In other words, we should minimize harm to the earth and human health;
we should use alternatives to fossil fuels, toxic metals, and other
persistent toxic substances. We should achieve zero waste (or darn
near). And we should protect and restore nature and the ecosystem
services it provides. But most importantly, we should meet basic human
needs for food, shelter, education and healthcare. I would add that
basic human needs include a social environment free of social
isolation bred of racism and classism, an environment that nurtures
and respects everyone.

According to The Natural Step for Communities, social justice is a
prerequisite that will either allow or prevent the other system
conditions from being achieved. And while TNS for Communities is rich
with examples of towns and cities that have improved their physical
and natural environments, the examples of improved social environments
are fewer and less concrete.

The indigenous Sami people — a trans-arctic people living in
Norway, Sweden, Finland and Russia — are struggling to hold on to
their traditional reindeer herding culture which is being crowded out
by logging, development and environmental degradation. While some
groups of Sami — as suggested by TNS for Communities — are
transitioning to an economy based on eco-tourism, the growth of that
phenomenon isn’t necessarily socially, economically and
environmentally sustainable. If the traditional Sami culture dies,
then this movement has failed.

While there are obvious technological fixes to some of our
environmental woes — like wind energy and electric vehicles —
solving the issues of institutional racism are not specifically
addressed by the Natural Step. Still, I believe TNS for Communities
does hold several important pearls of wisdom for all cultures.

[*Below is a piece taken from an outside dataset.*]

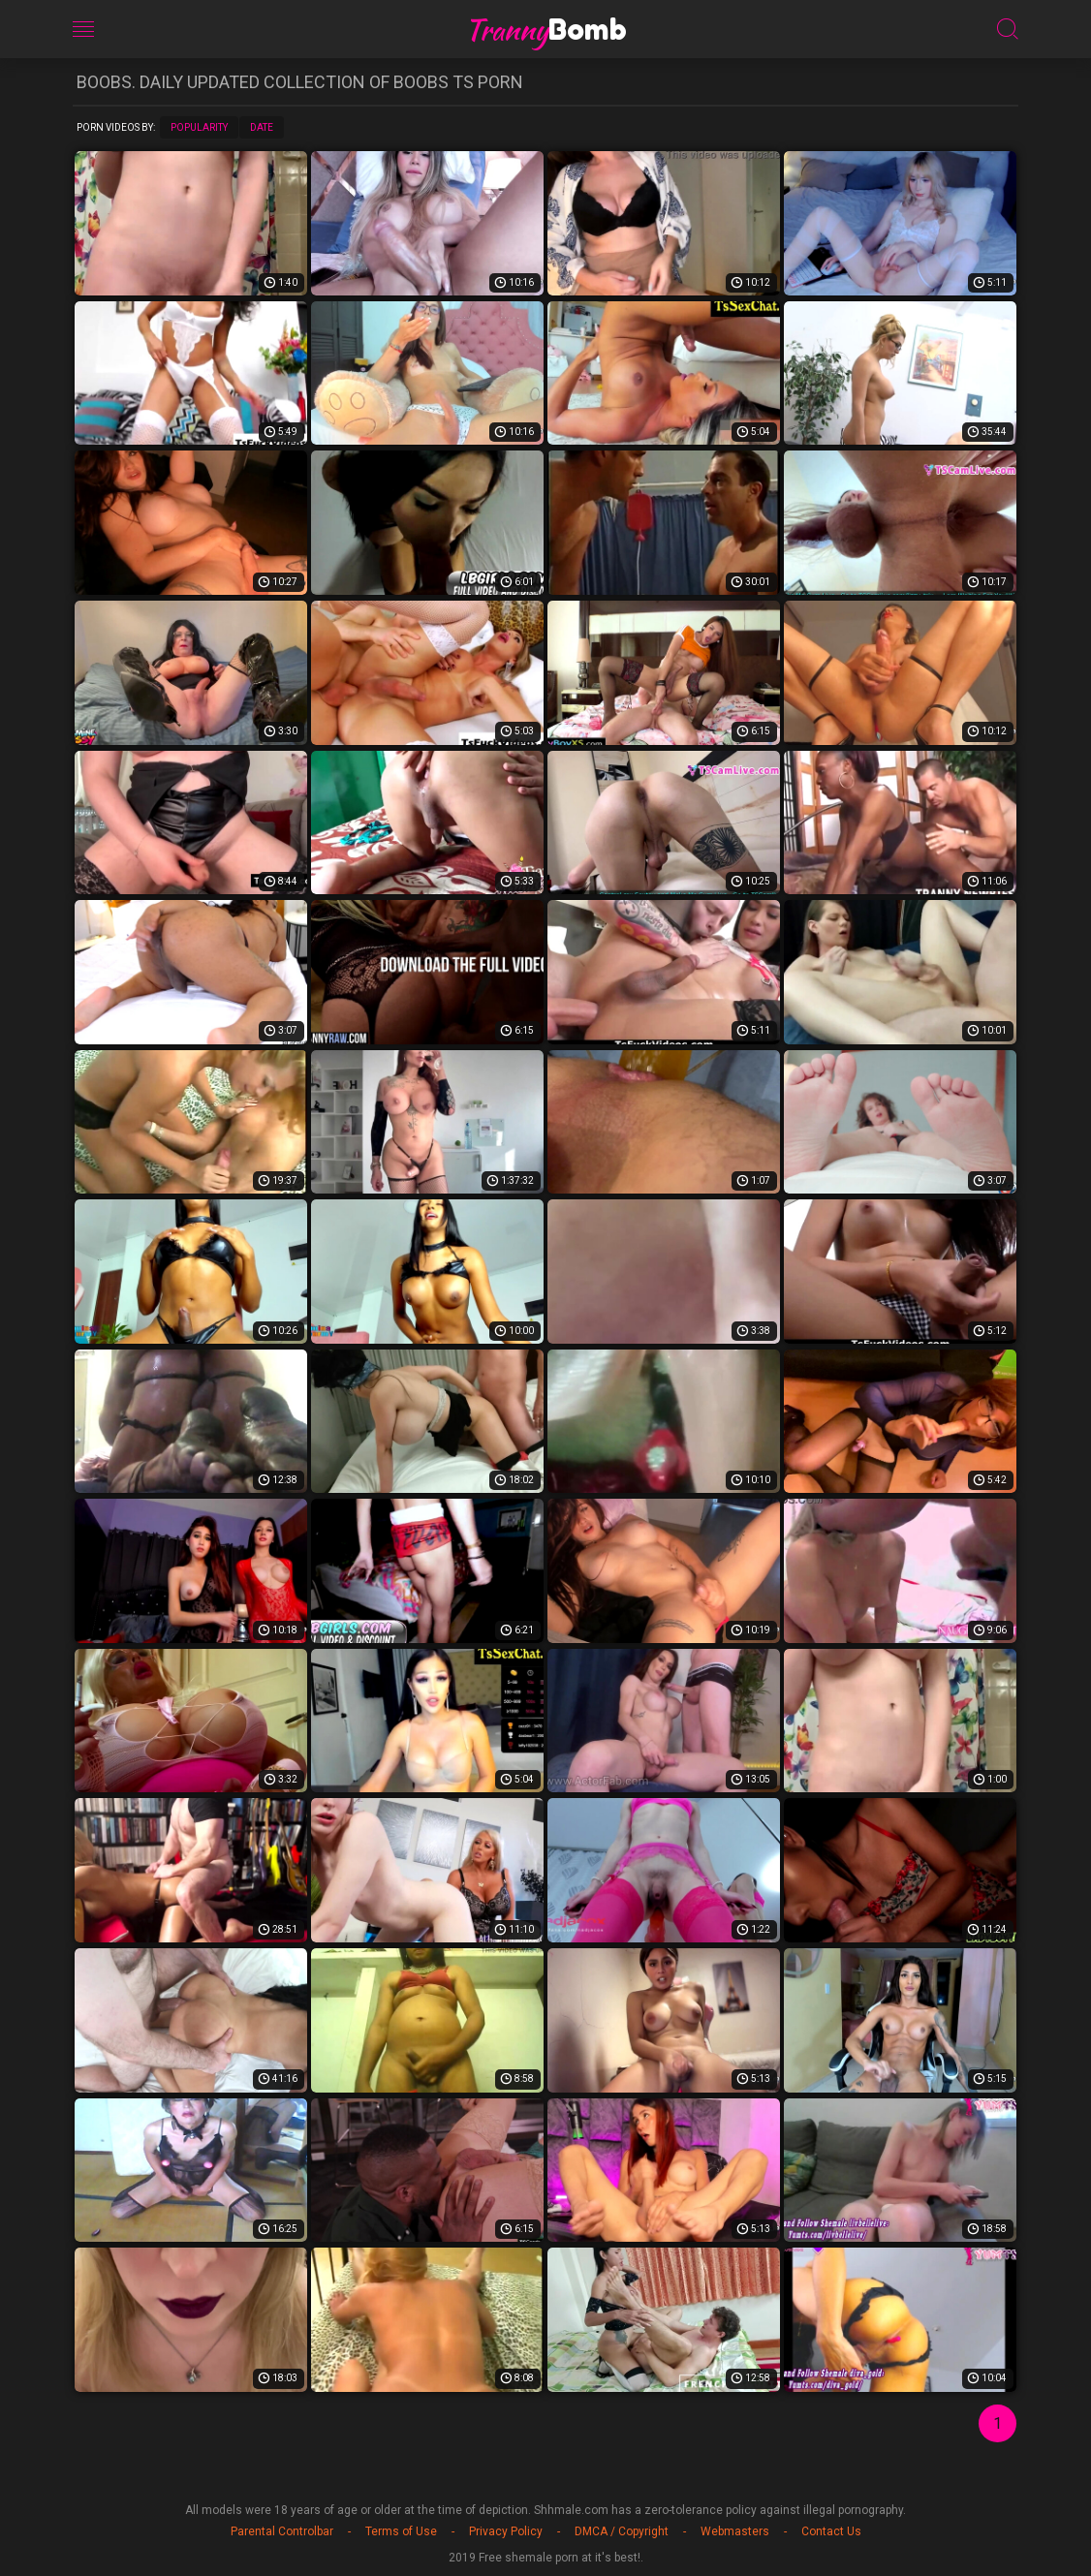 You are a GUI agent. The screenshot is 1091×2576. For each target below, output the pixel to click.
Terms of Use (401, 2531)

** Begin and guide a planning process with a community-defined vision
of a desired future (set goals; involve residents in the process).

** Combine vision, planning, and action from the start and throughout
the planning process (assess alternatives and choose the best one;
pick the low-hanging fruit and dive into real projects that improve

** Include the full range of community interests, values, and
perspectives in a meaningful way (involve those most affected; use
open, democratic decision-making).

** Plan in cycles, not just one linear pass (learn from your mistakes
and oversights; correct course accordingly).

** Focus on finding agreement, not on resolving disagreement (consider
the positive).

** Lead from the side (involve those most affected: let residents be
the experts).

There is mounting evidence that the Nordic model — including Sweden
and Finland — of free education, affordable healthcare, and cradle-
to-grave social services COMBINED with high rates of investment in
industrial research and development produces a high standard of living
and a vibrant economy.

As we begin to acknowledge that the social determinants of health are
MORE important than purely environmental factors, those of us who are
building a movement for a sustainable urban environment have much to
learn from the Natural Step and the eco-village movement.